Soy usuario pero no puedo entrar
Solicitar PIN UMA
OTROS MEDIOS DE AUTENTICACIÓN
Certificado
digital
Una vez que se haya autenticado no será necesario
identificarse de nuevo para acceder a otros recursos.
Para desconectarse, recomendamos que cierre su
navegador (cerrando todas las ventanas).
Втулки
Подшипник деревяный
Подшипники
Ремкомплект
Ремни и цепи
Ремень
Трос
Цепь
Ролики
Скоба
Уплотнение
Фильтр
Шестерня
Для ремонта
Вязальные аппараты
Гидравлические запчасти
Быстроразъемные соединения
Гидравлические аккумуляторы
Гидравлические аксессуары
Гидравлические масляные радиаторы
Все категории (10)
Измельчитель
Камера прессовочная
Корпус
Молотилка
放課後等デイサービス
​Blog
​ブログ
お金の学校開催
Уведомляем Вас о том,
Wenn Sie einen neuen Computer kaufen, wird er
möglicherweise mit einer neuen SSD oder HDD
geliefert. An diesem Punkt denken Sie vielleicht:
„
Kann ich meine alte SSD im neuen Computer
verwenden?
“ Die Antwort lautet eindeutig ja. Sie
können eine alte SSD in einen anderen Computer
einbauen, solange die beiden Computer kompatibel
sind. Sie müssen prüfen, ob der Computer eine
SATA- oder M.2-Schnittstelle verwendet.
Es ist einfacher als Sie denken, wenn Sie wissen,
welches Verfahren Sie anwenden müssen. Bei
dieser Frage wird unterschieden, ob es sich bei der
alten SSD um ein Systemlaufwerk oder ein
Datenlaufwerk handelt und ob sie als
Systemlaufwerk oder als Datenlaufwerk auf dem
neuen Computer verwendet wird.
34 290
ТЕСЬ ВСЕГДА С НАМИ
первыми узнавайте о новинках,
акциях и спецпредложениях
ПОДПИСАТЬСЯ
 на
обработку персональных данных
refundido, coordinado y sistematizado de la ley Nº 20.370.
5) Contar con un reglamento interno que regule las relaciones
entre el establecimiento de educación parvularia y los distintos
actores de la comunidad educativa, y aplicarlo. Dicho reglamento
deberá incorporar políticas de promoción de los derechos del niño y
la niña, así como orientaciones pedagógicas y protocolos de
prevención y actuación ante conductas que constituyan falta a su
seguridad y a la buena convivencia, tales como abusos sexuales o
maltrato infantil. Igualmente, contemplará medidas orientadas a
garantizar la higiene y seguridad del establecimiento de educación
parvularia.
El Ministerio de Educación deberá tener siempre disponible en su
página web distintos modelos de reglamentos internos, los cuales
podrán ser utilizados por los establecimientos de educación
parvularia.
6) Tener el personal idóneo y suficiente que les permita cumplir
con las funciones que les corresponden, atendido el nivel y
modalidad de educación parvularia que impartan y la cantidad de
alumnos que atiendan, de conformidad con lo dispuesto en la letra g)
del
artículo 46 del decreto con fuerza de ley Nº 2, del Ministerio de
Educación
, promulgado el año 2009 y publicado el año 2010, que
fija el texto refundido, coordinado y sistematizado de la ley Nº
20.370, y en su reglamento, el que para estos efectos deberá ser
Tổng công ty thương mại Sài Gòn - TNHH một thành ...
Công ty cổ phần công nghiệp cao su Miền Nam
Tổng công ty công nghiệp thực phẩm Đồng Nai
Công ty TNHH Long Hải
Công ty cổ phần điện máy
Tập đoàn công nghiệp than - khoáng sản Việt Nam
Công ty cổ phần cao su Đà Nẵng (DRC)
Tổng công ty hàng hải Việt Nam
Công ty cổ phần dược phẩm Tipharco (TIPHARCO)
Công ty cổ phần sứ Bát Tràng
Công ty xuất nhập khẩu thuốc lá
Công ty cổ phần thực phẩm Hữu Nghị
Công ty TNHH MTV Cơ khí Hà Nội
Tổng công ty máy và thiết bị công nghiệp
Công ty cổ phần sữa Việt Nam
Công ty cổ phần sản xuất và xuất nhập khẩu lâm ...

■ ■ ■ ■

Task to carry out
Set down the full listing once more, exactly as written.

Your solution
Soy usuario pero no puedo entrar
Solicitar PIN UMA
OTROS MEDIOS DE AUTENTICACIÓN
Certificado
digital
Una vez que se haya autenticado no será necesario
identificarse de nuevo para acceder a otros recursos.
Para desconectarse, recomendamos que cierre su
navegador (cerrando todas las ventanas).
Втулки
Подшипник деревяный
Подшипники
Ремкомплект
Ремни и цепи
Ремень
Трос
Цепь
Ролики
Скоба
Уплотнение
Фильтр
Шестерня
Для ремонта
Вязальные аппараты
Гидравлические запчасти
Быстроразъемные соединения
Гидравлические аккумуляторы
Гидравлические аксессуары
Гидравлические масляные радиаторы
Все категории (10)
Измельчитель
Камера прессовочная
Корпус
Молотилка
放課後等デイサービス
​Blog
​ブログ
お金の学校開催
Уведомляем Вас о том,
Wenn Sie einen neuen Computer kaufen, wird er
möglicherweise mit einer neuen SSD oder HDD
geliefert. An diesem Punkt denken Sie vielleicht:
„
Kann ich meine alte SSD im neuen Computer
verwenden?
“ Die Antwort lautet eindeutig ja. Sie
können eine alte SSD in einen anderen Computer
einbauen, solange die beiden Computer kompatibel
sind. Sie müssen prüfen, ob der Computer eine
SATA- oder M.2-Schnittstelle verwendet.
Es ist einfacher als Sie denken, wenn Sie wissen,
welches Verfahren Sie anwenden müssen. Bei
dieser Frage wird unterschieden, ob es sich bei der
alten SSD um ein Systemlaufwerk oder ein
Datenlaufwerk handelt und ob sie als
Systemlaufwerk oder als Datenlaufwerk auf dem
neuen Computer verwendet wird.
34 290
ТЕСЬ ВСЕГДА С НАМИ
первыми узнавайте о новинках,
акциях и спецпредложениях
ПОДПИСАТЬСЯ
 на
обработку персональных данных
refundido, coordinado y sistematizado de la ley Nº 20.370.
5) Contar con un reglamento interno que regule las relaciones
entre el establecimiento de educación parvularia y los distintos
actores de la comunidad educativa, y aplicarlo. Dicho reglamento
deberá incorporar políticas de promoción de los derechos del niño y
la niña, así como orientaciones pedagógicas y protocolos de
prevención y actuación ante conductas que constituyan falta a su
seguridad y a la buena convivencia, tales como abusos sexuales o
maltrato infantil. Igualmente, contemplará medidas orientadas a
garantizar la higiene y seguridad del establecimiento de educación
parvularia.
El Ministerio de Educación deberá tener siempre disponible en su
página web distintos modelos de reglamentos internos, los cuales
podrán ser utilizados por los establecimientos de educación
parvularia.
6) Tener el personal idóneo y suficiente que les permita cumplir
con las funciones que les corresponden, atendido el nivel y
modalidad de educación parvularia que impartan y la cantidad de
alumnos que atiendan, de conformidad con lo dispuesto en la letra g)
del
artículo 46 del decreto con fuerza de ley Nº 2, del Ministerio de
Educación
, promulgado el año 2009 y publicado el año 2010, que
fija el texto refundido, coordinado y sistematizado de la ley Nº
20.370, y en su reglamento, el que para estos efectos deberá ser
Tổng công ty thương mại Sài Gòn - TNHH một thành ...
Công ty cổ phần công nghiệp cao su Miền Nam
Tổng công ty công nghiệp thực phẩm Đồng Nai
Công ty TNHH Long Hải
Công ty cổ phần điện máy
Tập đoàn công nghiệp than - khoáng sản Việt Nam
Công ty cổ phần cao su Đà Nẵng (DRC)
Tổng công ty hàng hải Việt Nam
Công ty cổ phần dược phẩm Tipharco (TIPHARCO)
Công ty cổ phần sứ Bát Tràng
Công ty xuất nhập khẩu thuốc lá
Công ty cổ phần thực phẩm Hữu Nghị
Công ty TNHH MTV Cơ khí Hà Nội
Tổng công ty máy và thiết bị công nghiệp
Công ty cổ phần sữa Việt Nam
Công ty cổ phần sản xuất và xuất nhập khẩu lâm ...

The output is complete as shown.